L’aventure s’est arrêtée en quarts de finale pour le Maroc. Battus 2-0 par une équipe de France globalement supérieure, les Lions de l’Atlas n’ont jamais réellement trouvé les solutions pour faire douter les Bleus. Peuvent-ils vraiment avoir des regrets après ce match ? Solides défensivement pendant une partie de la rencontre, les hommes de Mohamed Ouahbi ont en revanche énormément souffert dans l’animation offensive. Avec seulement cinq tirs, un seul cadré et un maigre total de 0,14 xG, le Maroc n’a jamais donné l’impression de pouvoir renverser le match.

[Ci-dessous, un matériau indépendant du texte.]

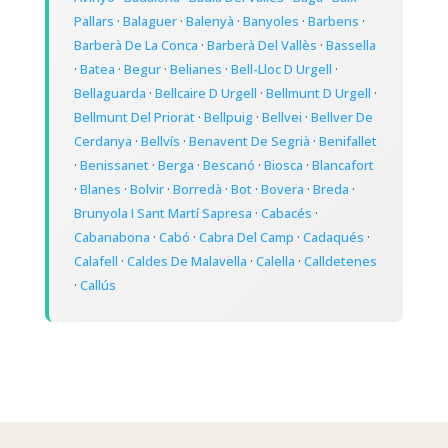
Pallars
·
Balaguer
·
Balenyà
·
Banyoles
·
Barbens
·
Barberà De La Conca
·
Barberà Del Vallès
·
Bassella
·
Batea
·
Begur
·
Belianes
·
Bell-Lloc D Urgell
·
Bellaguarda
·
Bellcaire D Urgell
·
Bellmunt D Urgell
·
Bellmunt Del Priorat
·
Bellpuig
·
Bellvei
·
Bellver De
Cerdanya
·
Bellvís
·
Benavent De Segrià
·
Benifallet
·
Benissanet
·
Berga
·
Bescanó
·
Biosca
·
Blancafort
·
Blanes
·
Bolvir
·
Borredà
·
Bot
·
Bovera
·
Breda
·
Brunyola I Sant Martí Sapresa
·
Cabacés
·
Cabanabona
·
Cabó
·
Cabra Del Camp
·
Cadaqués
·
Calafell
·
Caldes De Malavella
·
Calella
·
Calldetenes
·
Callús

Et le rendement offensif a pu frustrer les observateurs qui attendaient plus de cette équipe. De quoi nourrir quelques regrets sur le contenu, notamment dans la prise de risques et les intentions offensives, même si faire vaciller la France sans mettre sur orbite le redoutable quatuor français relevait d’un véritable défi.

Mais il faut aussi prendre en compte le contexte dans lequel les Marocains ont abordé cette affiche forcément. Mohamed Ouahbi, s’il avait joué la carte de la sérénité en conférence de presse, a dû composer avec deux absences majeures dans son onze de départ. La blessure du solide défenseur central de Crystal Palace Chadi Riad a privé son équipe d’un défenseur en pleine confiance, très précieux dans les sorties de balle durant ce Mondial. Surtout, elle a obligé le sélectionneur à repositionner Noussair Mazraoui dans l’axe, alors que le joueur de Manchester United réalisait jusqu’ici un tournoi exceptionnel sur son côté gauche. Un changement qui a forcément modifié les équilibres défensifs et offensifs de cette équipe.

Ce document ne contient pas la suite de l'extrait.